De uitspraak is vastgesteld op 5 juli 2006 door mrs. E.A.G. van der Ouderaa, voorzitter en J. den Boer en E.F. Faase, leden van de belas-ting-kamer, in tegen-woor-dig-heid van mr. J. Couperus als grif-fier. De beslissing is op die datum ter open-bare zit-ting uit-ge-sproken.

Het Hof heeft geen bezwaar tegen afgifte door de griffier van een afschrift van de uitspraak in geanonimiseerde vorm.

Tegen deze uitspraak kan binnen zes weken na de verzenddatum beroep in cassatie worden ingesteld bij de Hoge Raad der Nederlanden. Daarbij moet het volgende in acht worden genomen:

1. Het instellen van beroep in cassatie geschiedt door het indienen van een beroepschrift bij dit gerechtshof (zie voor het adres de begeleidende brief).
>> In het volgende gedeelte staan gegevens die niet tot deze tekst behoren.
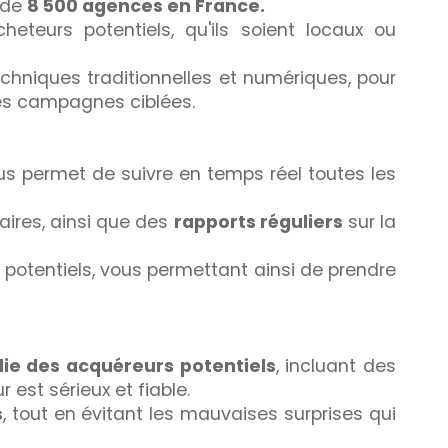
s de
8 500 agences en France.
teurs potentiels, qu'ils soient locaux ou
chniques traditionnelles et numériques, pour
 des campagnes ciblées.
s permet de suivre en temps réel toutes les
taires, ainsi que des
rapports réguliers
sur la
potentiels, vous permettant ainsi de prendre
ie des acquéreurs potentiels
, incluant des
est sérieux et fiable.
s
, tout en évitant les mauvaises surprises qui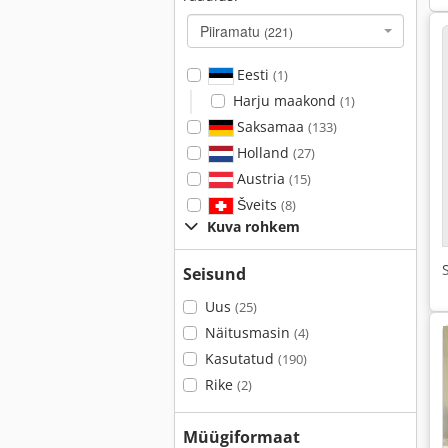
Piiramatu
(221)
Eesti
(1)
Harju maakond
(1)
Saksamaa
(133)
Holland
(27)
Austria
(15)
Šveits
(8)
Kuva rohkem
Seisund
Uus
(25)
Näitusmasin
(4)
Kasutatud
(190)
Rike
(2)
Müügiformaat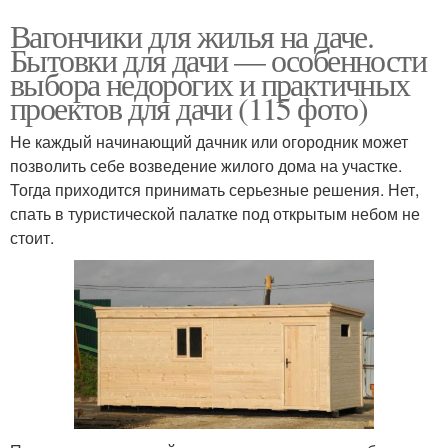
Вагончики для жилья на даче.
Бытовки для дачи — особенности
выбора недорогих и практичных
проектов для дачи (115 фото)
Не каждый начинающий дачник или огородник может
позволить себе возведение жилого дома на участке.
Тогда приходится принимать серьезные решения. Нет,
спать в туристической палатке под открытым небом не
стоит.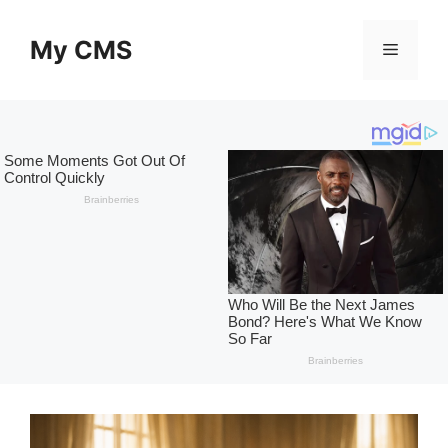
Skip
to
My CMS
Menu
content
2. Bij het beroepschrift wordt een afschrift van de bestreden uitspraak overgelegd.

3. Het beroepschrift wordt ondertekend en bevat tenminste:

a. de naam en het adres van de indiener;

b. een dagtekening;

c. een omschrijving van de uitspraak waartegen het beroep in cassatie is gericht;

d. de gronden van het beroep in cassatie.

Voor het instellen van beroep in cassatie is griffierecht verschuldigd.

Na het instellen van beroep in cassatie ontvangt u een nota griffierecht van de griffier van de Hoge Raad.

In het cassatieberoepschrift kan de Hoge Raad verzocht worden om de wederpartij te veroordelen in de proceskosten.